What the exercise asks
From the line with "Инфекция выходит за" to the final line of the data below, please write out every line exactly, with no pictures.

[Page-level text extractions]
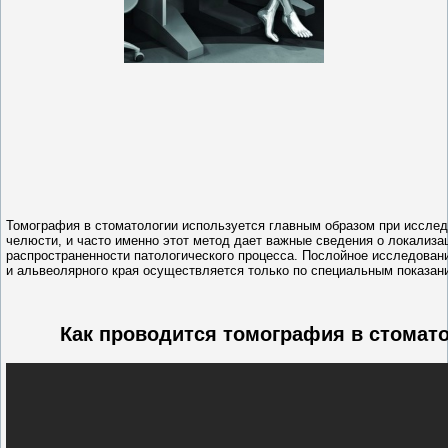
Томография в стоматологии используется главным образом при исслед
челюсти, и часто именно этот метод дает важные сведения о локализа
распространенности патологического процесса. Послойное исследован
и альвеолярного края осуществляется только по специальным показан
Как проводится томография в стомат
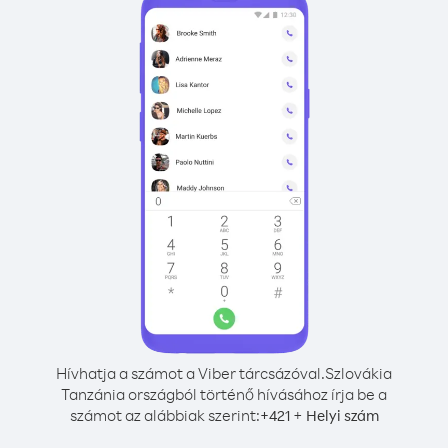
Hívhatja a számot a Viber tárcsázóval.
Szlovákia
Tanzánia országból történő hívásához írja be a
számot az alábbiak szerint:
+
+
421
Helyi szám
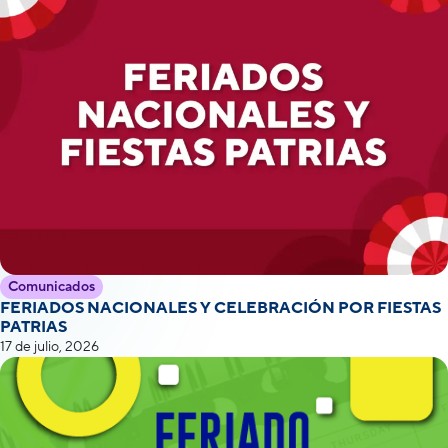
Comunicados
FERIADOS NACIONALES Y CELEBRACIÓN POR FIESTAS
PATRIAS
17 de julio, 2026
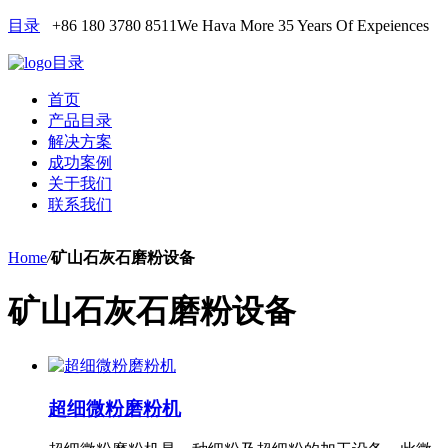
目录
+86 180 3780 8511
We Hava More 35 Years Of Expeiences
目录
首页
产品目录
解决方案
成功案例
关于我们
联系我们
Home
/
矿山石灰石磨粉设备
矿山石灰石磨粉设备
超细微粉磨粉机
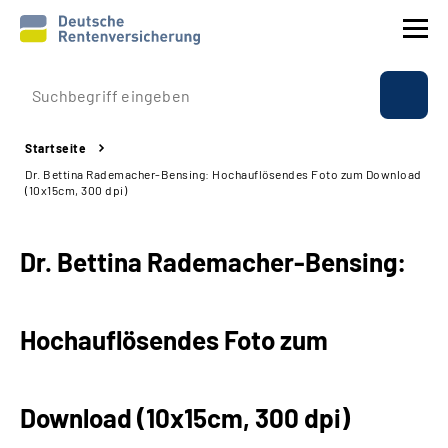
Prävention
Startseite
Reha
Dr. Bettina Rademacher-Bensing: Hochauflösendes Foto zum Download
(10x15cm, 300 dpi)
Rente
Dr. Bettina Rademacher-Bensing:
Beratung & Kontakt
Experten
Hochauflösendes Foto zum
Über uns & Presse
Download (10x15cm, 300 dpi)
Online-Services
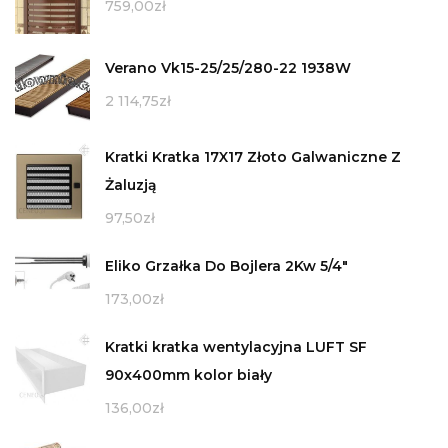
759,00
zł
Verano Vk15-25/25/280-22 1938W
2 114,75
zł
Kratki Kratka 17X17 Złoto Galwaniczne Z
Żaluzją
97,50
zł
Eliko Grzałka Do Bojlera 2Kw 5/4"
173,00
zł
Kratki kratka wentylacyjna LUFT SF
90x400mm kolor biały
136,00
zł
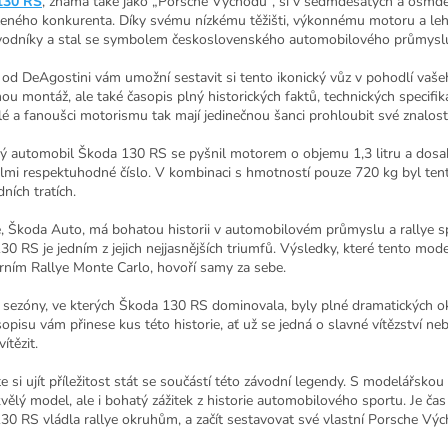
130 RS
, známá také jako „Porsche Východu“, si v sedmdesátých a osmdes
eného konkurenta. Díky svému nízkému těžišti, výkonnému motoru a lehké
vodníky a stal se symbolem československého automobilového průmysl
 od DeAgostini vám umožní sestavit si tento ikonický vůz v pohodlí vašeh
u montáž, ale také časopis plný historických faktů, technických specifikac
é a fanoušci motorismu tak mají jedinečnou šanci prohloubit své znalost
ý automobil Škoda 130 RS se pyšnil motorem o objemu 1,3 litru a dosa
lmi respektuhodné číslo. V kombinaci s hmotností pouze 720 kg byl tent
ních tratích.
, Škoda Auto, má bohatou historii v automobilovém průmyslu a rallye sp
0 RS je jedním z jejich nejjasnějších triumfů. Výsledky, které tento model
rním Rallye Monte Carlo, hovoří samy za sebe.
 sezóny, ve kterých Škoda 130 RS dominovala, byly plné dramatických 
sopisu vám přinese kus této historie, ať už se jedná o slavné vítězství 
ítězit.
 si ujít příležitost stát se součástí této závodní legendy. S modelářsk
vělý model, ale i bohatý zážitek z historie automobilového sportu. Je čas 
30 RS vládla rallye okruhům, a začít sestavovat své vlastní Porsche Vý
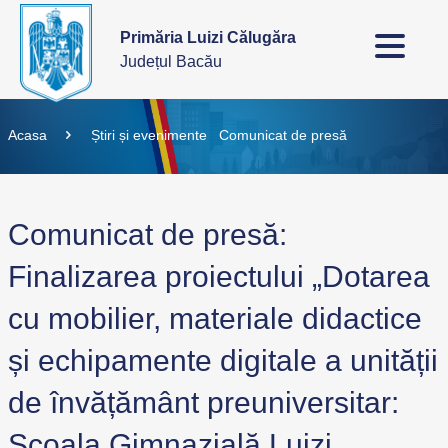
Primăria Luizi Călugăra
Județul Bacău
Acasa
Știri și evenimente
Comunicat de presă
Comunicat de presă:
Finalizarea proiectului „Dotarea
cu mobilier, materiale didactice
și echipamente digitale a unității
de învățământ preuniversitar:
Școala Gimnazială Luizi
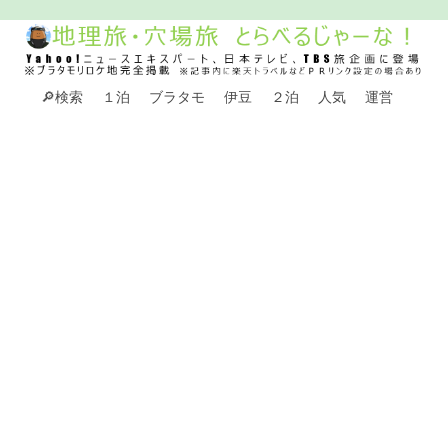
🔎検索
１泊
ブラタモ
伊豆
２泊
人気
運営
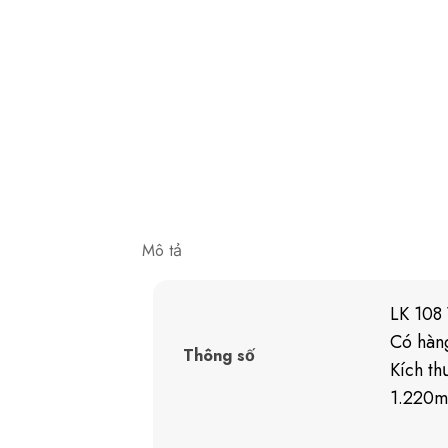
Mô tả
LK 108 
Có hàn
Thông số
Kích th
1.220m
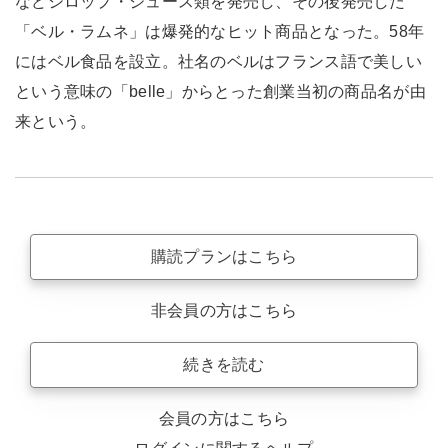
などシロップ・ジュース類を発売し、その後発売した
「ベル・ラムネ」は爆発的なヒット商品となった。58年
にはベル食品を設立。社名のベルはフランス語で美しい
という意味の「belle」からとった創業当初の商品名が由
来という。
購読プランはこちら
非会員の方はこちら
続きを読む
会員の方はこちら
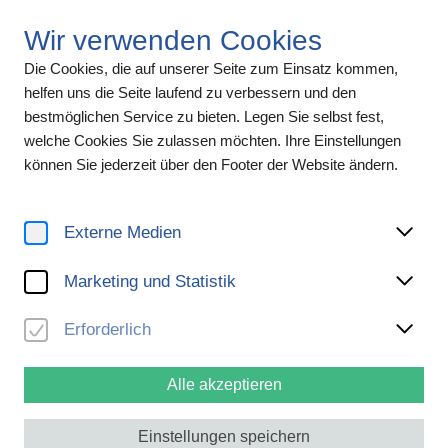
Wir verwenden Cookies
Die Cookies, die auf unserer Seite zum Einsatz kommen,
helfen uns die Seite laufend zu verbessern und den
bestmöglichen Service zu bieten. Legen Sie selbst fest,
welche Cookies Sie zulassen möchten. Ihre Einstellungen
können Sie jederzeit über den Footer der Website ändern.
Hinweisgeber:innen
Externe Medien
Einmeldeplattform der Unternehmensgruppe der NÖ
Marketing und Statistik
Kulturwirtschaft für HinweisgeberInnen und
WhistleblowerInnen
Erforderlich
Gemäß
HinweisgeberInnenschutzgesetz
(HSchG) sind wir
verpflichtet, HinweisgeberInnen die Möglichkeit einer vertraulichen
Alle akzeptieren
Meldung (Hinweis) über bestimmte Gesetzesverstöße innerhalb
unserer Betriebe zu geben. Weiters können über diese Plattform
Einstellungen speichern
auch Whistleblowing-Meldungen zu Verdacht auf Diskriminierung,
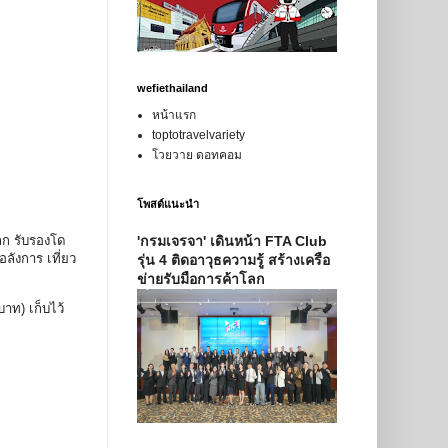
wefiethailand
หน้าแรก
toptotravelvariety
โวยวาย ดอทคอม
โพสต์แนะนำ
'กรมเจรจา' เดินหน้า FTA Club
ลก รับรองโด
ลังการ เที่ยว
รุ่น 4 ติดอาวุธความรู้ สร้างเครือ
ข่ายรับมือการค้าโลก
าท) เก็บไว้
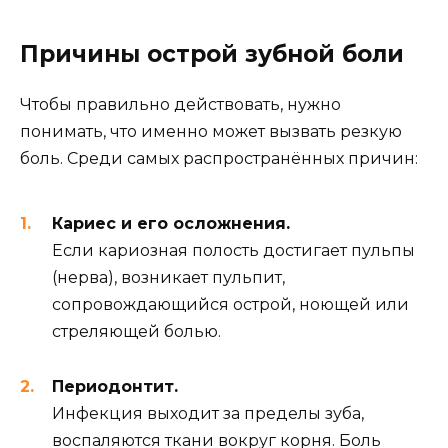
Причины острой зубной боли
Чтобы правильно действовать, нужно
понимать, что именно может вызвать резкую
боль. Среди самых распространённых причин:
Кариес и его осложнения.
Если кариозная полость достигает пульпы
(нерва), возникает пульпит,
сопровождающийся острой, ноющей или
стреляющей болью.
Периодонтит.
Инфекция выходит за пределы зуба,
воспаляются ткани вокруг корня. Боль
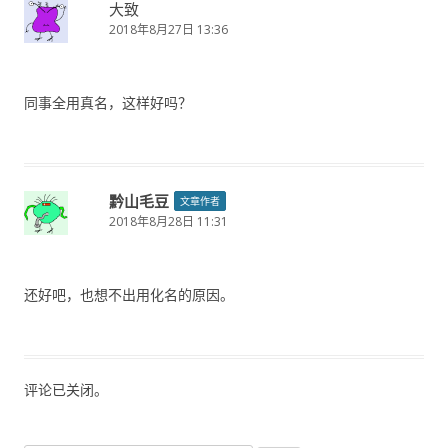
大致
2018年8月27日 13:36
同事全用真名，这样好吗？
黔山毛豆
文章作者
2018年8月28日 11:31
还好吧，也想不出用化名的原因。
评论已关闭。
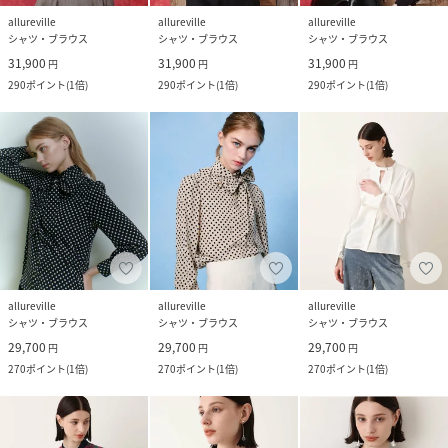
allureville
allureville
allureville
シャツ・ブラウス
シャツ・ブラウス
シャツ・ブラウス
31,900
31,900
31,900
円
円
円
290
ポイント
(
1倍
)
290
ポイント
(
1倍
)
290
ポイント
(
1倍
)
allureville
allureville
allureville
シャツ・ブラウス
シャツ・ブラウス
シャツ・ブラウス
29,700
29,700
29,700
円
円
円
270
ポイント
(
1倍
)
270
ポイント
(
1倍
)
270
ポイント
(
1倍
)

Result of this exercise
Инфекция выходит за пределы зуба,
воспаляются ткани вокруг корня. Боль
大致
2018年8月27日 13:36
同事全用真名，这样好吗？
黔山毛豆
文章作者
2018年8月28日 11:31
还好吧，也想不出用化名的原因。
评论已关闭。
allureville
allureville
allureville
シャツ・ブラウス
シャツ・ブラウス
シャツ・ブラウス
31,900
31,900
31,900
円
円
円
290
ポイント
(
1倍
)
290
ポイント
(
1倍
)
290
ポイント
(
1倍
)
allureville
allureville
allureville
シャツ・ブラウス
シャツ・ブラウス
シャツ・ブラウス
29,700
29,700
29,700
円
円
円
270
ポイント
(
1倍
)
270
ポイント
(
1倍
)
270
ポイント
(
1倍
)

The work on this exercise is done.